> [Exercise directions] Set down the line that contains "Impressum (20, 2482)" and every line after it to the end of the entries, exactly as they stand and nothing more.

[Stored records]
/---
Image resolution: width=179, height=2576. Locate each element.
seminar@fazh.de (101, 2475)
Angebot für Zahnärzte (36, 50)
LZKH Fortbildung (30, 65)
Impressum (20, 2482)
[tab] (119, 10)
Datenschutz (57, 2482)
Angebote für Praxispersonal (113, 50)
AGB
\---
> [Final answer]
Impressum (20, 2482)
[tab] (119, 10)
Datenschutz (57, 2482)
Angebote für Praxispersonal (113, 50)
AGB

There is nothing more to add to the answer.